In mindfulness we were sometimes advised to direct our attention where our bodily sensations were strongest or most powerful. Part of the goal of this is to bring the meditator into closer contact and greater awareness of their body, just as it is. Even if we were not deliberately doing this, the right side of my body, where the back problems are worse, would clamour for my attention much more loudly than the quieter, less apparently painful left side. The reality is that such problems are somewhat self-reinforcing - this side of my body is in worse shape and so it generates more signals, I therefore inevitably pay more attention to that side, that attention increases the representation of the right side of my body in the brain relative to my left side, there are more connections made and experiences of interpreting its sensations as painful, it is then more likely to have attention paid to it, and more likely to be interpreted as pain. And so it goes, the right side getting louder and louder and more painful, and the left, less painful side getting comparatively quieter and being ignored.

So at times in the meditations I would simply be with my bodily sensations as they were. And that often meant the apparently 'painful' parts of my body got more attention. They were what were. And sometimes that was useful in itself in cultivating awareness. At some point in the classes, I decided to try an alternative approach. I would direct my attention deliberately to my left side. I would try to notice what the left side felt like. I would notice that it didn't feel in pain, didn't feel abnormal, didn't feel larger and louder that the other side. It felt 'normal'. It felt quiet. It felt like it was lying there, not that it was lying there in pain. I would try a little harder to feel what bodily sensations were in my left side. It took effort and a deliberate peeling of my consciousness away from the right towards the left. I would not focus on ignoring my right side, but simply on being with my left side. And that helped. By reducing my awareness of the pain in the my right side, I was reducing the pain in my right side. Because as we've already seen, awareness of pain is pain. Without awareness, there isn't pain. The goal of meditation - there are many and no goals - is not to be caught up in the sensations of the body. I don't have to feed or focus on a particularly strong sensation, or pay more attention to the most painful part of my body. The other parts and sensations are just as important. I found myself thinking, the right side of my body is like the loudest kid in the kindergarten class, who is shouting and causing trouble and demanding attention. That child deserves attention, but no more than all the other children who are being quiet. And gradually, by focussing on my left side, I felt that a greater balance was appearing in my experience. I was no longer sucked in by the right side all the time. I was learning what not being in pain felt like, having more experiences of not being in pain, through focussing on the in-the-moment experience of my left side. It began to balance up the right side experience, providing a counterpoint so that my total experience included some more 'normal' and non-painful bodily sensations. And it began to quieten my experience of the right side of my body too. It seemed less raucous, less shouty, less demanding. I had less pain. And I had more experience of not-pain.

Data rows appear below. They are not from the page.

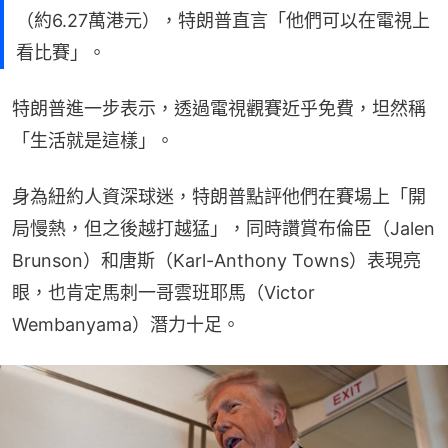
（約6.27萬港元），特朗普直言「他們可以在電視上
看比賽」。
特朗普進一步表示，透過電視觀賽近乎免費，坦然稱
「生活就是這樣」。
身為紐約人資深球迷，特朗普點評他們在賽場上「開
局慢熱，但之後越打越猛」，同時讚賞布倫臣（Jalen 
Brunson）和唐斯（Karl-Anthony Towns）表現亮
眼，也肯定馬刺一哥雲班耶馬（Victor 
Wembanyama）潛力十足。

Who knows if this focussed attention also began to change local nerves, or change what was happening in my spine, or change brain connections and representations. We can't know that, just as we can't know with any certainty what exactly has happened to cause my chronic pain because we don't have the scans or techniques to detect those changes in the nervous systems of living humans, at least not yet. We can just try to understand what is likely going on. By choosing in meditation and mindfulness to sometimes be with my left side rather than with the equally but not more deserving right side, I had experiences of not being in pain that were just as valid as my experiences of being in pain. And I was able to simply be, with whatever I experienced. To be with what I am, however I feel, whatever I think, right now.

To the facilitator, and my co-adventurers in the mindfulness class, and to myself - thanks for being here.